Carvajal sedang berupaya kembali menjadi pilihan utama di bek kanan setelah pulih dari cedera parah. Namun, upaya itu butuh kerja keras lebih karena Arbeloa selaku pelatih Real Madrid lebih percaya Alexander-Arnold.
Sejak Madrid dilatih oleh Arbeloa mulai Januari 2026, Carvajal baru tampil 12 kali di semua ajang. Durasi penampilan pemain berusia 34 tahun itu juga cuma 440 menit.
Hubungan Arbeloa dan Carvajal lantas dikabarkan memanas. Sempat beredar kalau Arbeloa berusaha menyingkirkan Carvajal karena terlalu menguasai ruang ganti.

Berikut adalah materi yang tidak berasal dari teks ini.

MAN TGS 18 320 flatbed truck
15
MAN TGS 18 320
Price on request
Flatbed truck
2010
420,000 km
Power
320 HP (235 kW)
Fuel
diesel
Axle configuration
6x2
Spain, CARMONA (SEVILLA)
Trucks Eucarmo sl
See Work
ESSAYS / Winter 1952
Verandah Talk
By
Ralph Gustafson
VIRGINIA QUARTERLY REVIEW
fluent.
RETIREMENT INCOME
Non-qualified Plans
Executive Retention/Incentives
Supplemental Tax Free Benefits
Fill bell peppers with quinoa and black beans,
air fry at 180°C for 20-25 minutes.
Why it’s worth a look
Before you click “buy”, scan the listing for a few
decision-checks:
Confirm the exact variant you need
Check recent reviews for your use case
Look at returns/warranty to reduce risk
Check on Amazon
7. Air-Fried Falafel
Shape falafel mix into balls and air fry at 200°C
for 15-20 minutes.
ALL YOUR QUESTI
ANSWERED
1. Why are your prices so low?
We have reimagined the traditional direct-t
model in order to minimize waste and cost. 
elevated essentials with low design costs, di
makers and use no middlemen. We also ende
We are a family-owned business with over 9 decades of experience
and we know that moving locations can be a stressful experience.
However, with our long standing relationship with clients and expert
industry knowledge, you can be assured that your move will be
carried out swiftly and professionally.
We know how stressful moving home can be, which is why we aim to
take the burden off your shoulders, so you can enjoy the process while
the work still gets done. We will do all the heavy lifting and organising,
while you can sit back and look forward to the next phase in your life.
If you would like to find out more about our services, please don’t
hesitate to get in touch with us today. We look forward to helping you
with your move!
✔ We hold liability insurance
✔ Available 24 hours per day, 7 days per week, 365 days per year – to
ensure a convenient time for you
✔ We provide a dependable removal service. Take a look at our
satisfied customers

"Sangat sederhana, hanya 11 pemain yang bisa bermain. Bukan berarti mereka tidak bisa bermain. Ada banyak pemain yang saya perlakukan tidak adil, tetapi saya tahu seberapa baik mereka berlatih. Hanya itu intinya," kata Arbeloa yang dikutip dari AS.

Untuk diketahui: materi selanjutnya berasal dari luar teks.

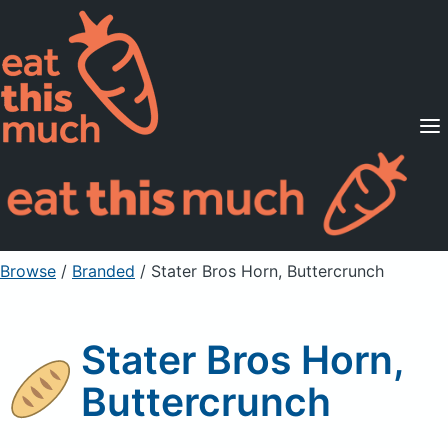
Supported Diets
Pricing
For Professionals
Sign Up
Already a member? Sign in
Browse
/
Branded
/
Stater Bros Horn, Buttercrunch
Stater Bros Horn,
Buttercrunch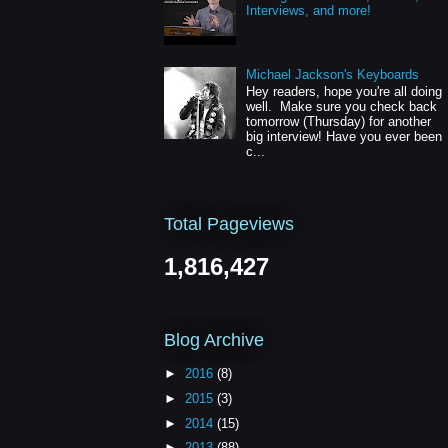
Interviews, and more!
Michael Jackson's Keyboards
Hey readers, hope you're all doing
well. Make sure you check back
tomorrow (Thursday) for another
big interview! Have you ever been
c...
Total Pageviews
1,816,427
Blog Archive
►
2016
(8)
►
2015
(3)
►
2014
(15)
►
2013
(88)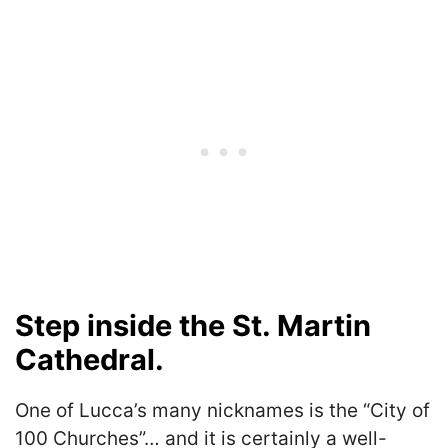
Step inside the St. Martin
Cathedral.
One of Lucca’s many nicknames is the “City of
100 Churches”… and it is certainly a well-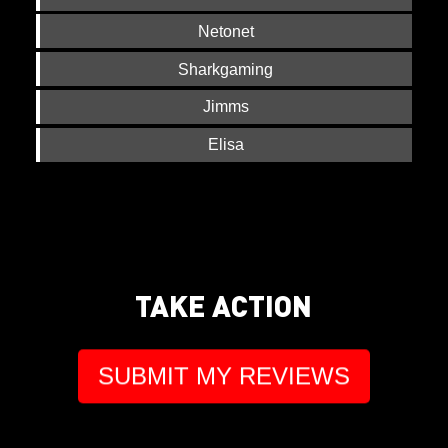
Netonet
Sharkgaming
Jimms
Elisa
TAKE ACTION
SUBMIT MY REVIEWS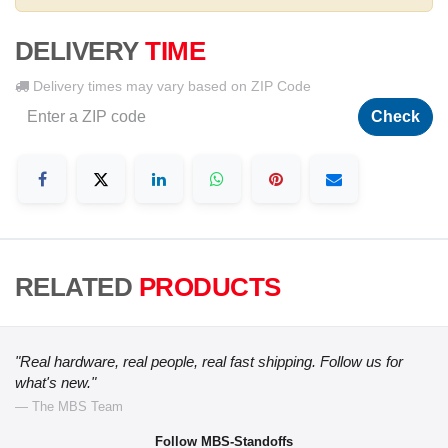
DELIVERY
TIME
Delivery times may vary based on ZIP Code
Check
RELATED
PRODUCTS
"Real hardware, real people, real fast shipping. Follow us for
what's new."
— The MBS Team
Follow MBS-Standoffs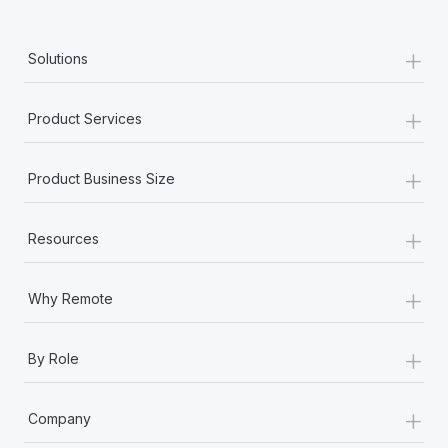
Most teams hear "payroll implementation" and picture a
six-month project with a dedicated team....
+
Solutions
Learn More
+
Product Services
+
Product Business Size
+
Resources
+
Why Remote
+
By Role
+
Company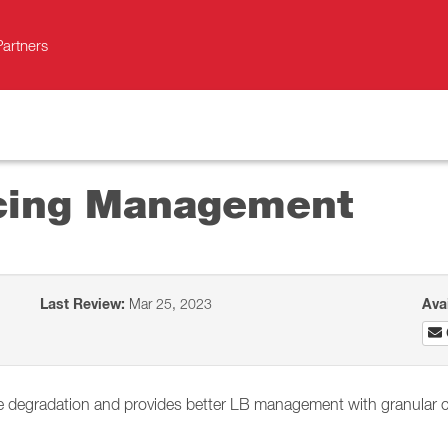
Partners
cing Management
Last Review:
Mar 25, 2023
Ava
 degradation and provides better LB management with granular c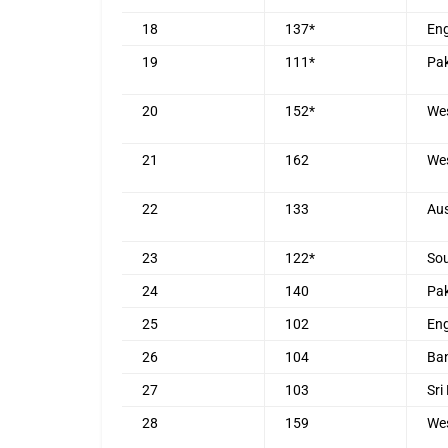
18
137*
En
19
111*
Pak
20
152*
Wes
21
162
Wes
22
133
Aus
23
122*
Sou
24
140
Pak
25
102
En
26
104
Ba
27
103
Sri
28
159
Wes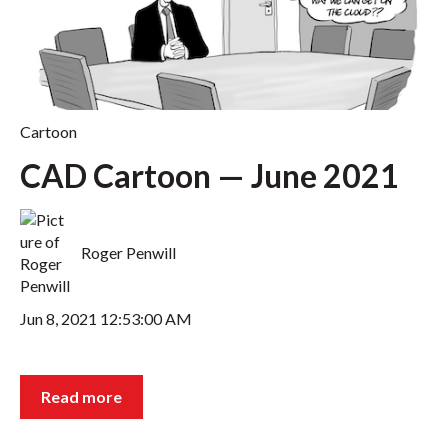
Cartoon
CAD Cartoon — June 2021
Roger Penwill
Jun 8, 2021 12:53:00 AM
Read more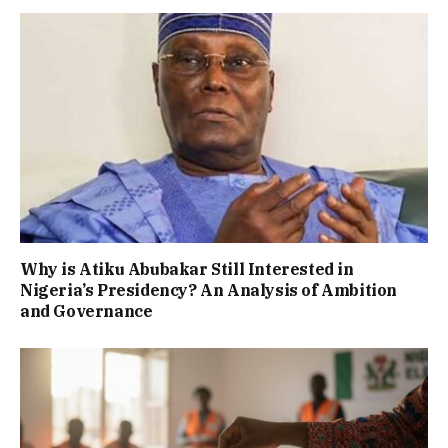
Why is Atiku Abubakar Still Interested in
Nigeria’s Presidency? An Analysis of Ambition
and Governance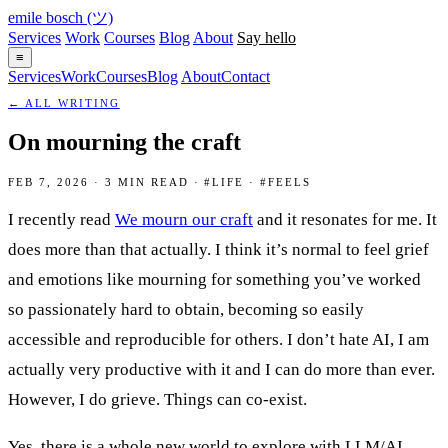
emile bosch
(ツ)
Services
Work
Courses
Blog
About
Say hello
≡
Services
Work
Courses
Blog
About
Contact
← ALL WRITING
On mourning the craft
FEB 7, 2026 · 3 MIN READ · #LIFE · #FEELS
I recently read
We mourn our craft
and it resonates for me. It
does more than that actually. I think it’s normal to feel grief
and emotions like mourning for something you’ve worked
so passionately hard to obtain, becoming so easily
accessible and reproducible for others. I don’t hate AI, I am
actually very productive with it and I can do more than ever.
However, I do grieve. Things can co-exist.
Yes, there is a whole new world to explore with LLM/AI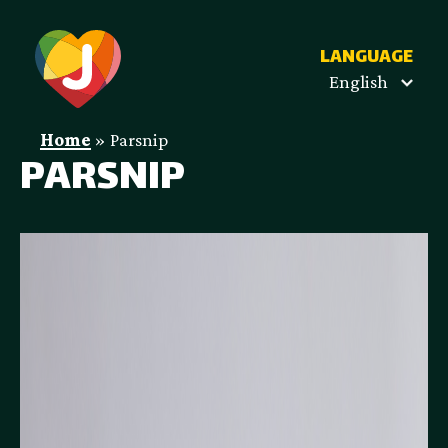
LANGUAGE
English
Home
»
Parsnip
PARSNIP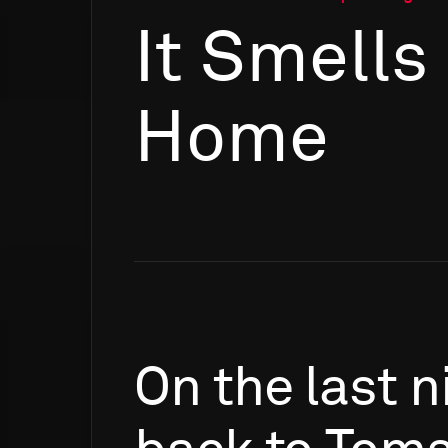
It Smells
Home
On
the
last
n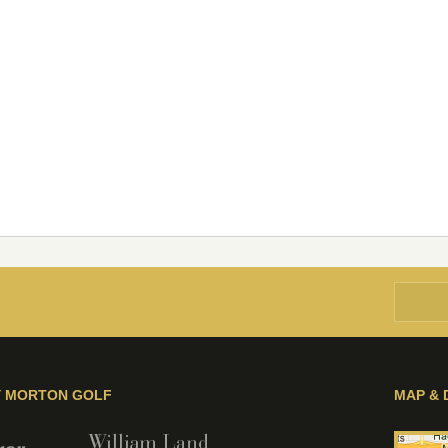
Y MORTON GOLF
MAP & 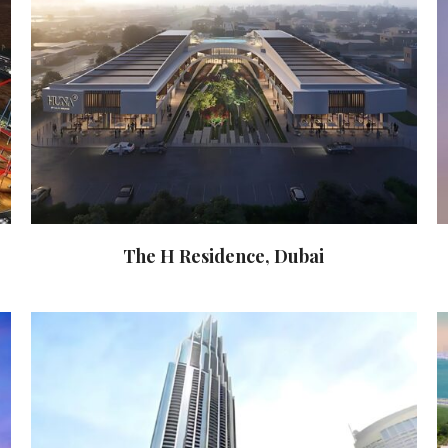
The H Residence, Dubai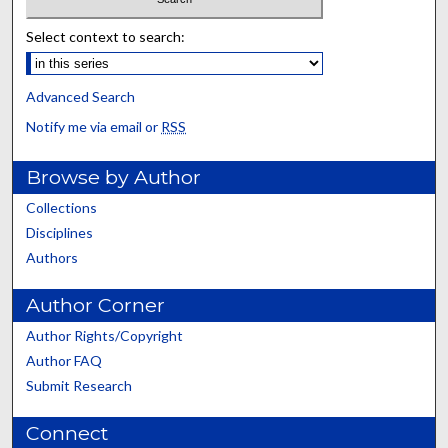
Select context to search:
Advanced Search
Notify me via email or
RSS
Browse by Author
Collections
Disciplines
Authors
Author Corner
Author Rights/Copyright
Author FAQ
Submit Research
Connect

"Trent menunjukkan level yang bagus, dia pantas bermain, penampilannya tidak perlu diragukan lagi. Setiap pertandingan adalah masalah hidup dan mati bagi saya; ketika saya memasukkan seorang pemain, itu karena saya percaya dia pantas mendapatkannya dan karena saya pikir itu untuk menang," tambahnya.
Carvajal sejatinya juga sedang berjuang untuk mendapatkan tempat di Timnas Spanyol untuk Piala Dunia 2026. Dengan situasi seperti ini, hal itu tampak sulit dan bisa saja Carvajal pergi di akhir musim dengan kontrak yang sudah habis.

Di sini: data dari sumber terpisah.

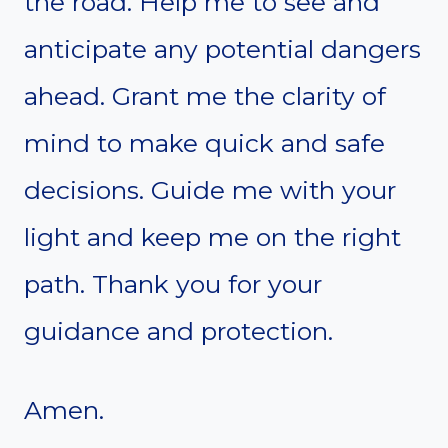
the road. Help me to see and
anticipate any potential dangers
ahead. Grant me the clarity of
mind to make quick and safe
decisions. Guide me with your
light and keep me on the right
path. Thank you for your
guidance and protection.
Amen.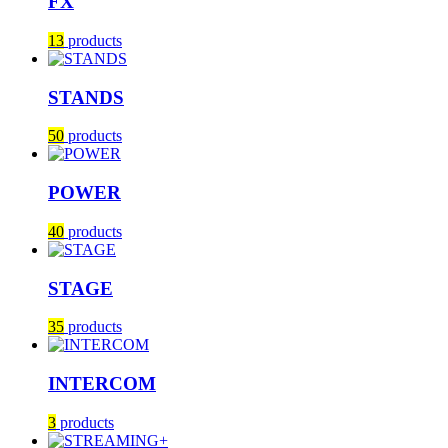
FX
13
products
STANDS
50
products
POWER
40
products
STAGE
35
products
INTERCOM
3
products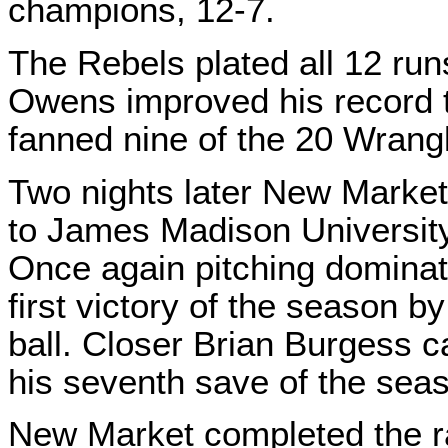
champions, 12-7.
The Rebels plated all 12 runs
Owens improved his record 
fanned nine of the 20 Wrang
Two nights later New Market
to James Madison University
Once again pitching dominat
first victory of the season b
ball. Closer Brian Burgess c
his seventh save of the seaso
New Market completed the r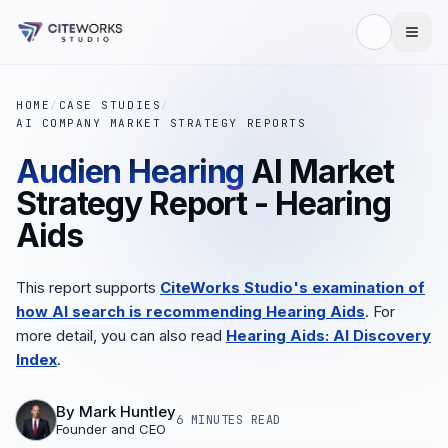
HOME
/
CASE STUDIES
/
AI COMPANY MARKET STRATEGY REPORTS
Audien Hearing
AI Market
Strategy Report - Hearing
Aids
This report supports
CiteWorks Studio's examination of
how AI search is recommending Hearing Aids
. For
more detail, you can also read
Hearing Aids: AI Discovery
Index
.
By
Mark Huntley
6 MINUTES
READ
Founder and CEO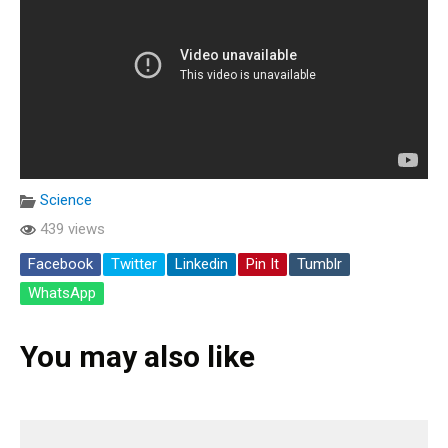
Science
439 views
Facebook
Twitter
Linkedin
Pin It
Tumblr
WhatsApp
You may also like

"Saat Anda bertanya, saya akan mengatakan hal yang sama: itu urusan mereka. Saya akan senang dengan apa pun yang membuat mereka bahagia. Apa pun yang baik untuk Carvajal dan Real Madrid, baik juga untuk saya," ujar Arbeloa saat ditanya apakah ingin Carvajal bertahan di Madrid.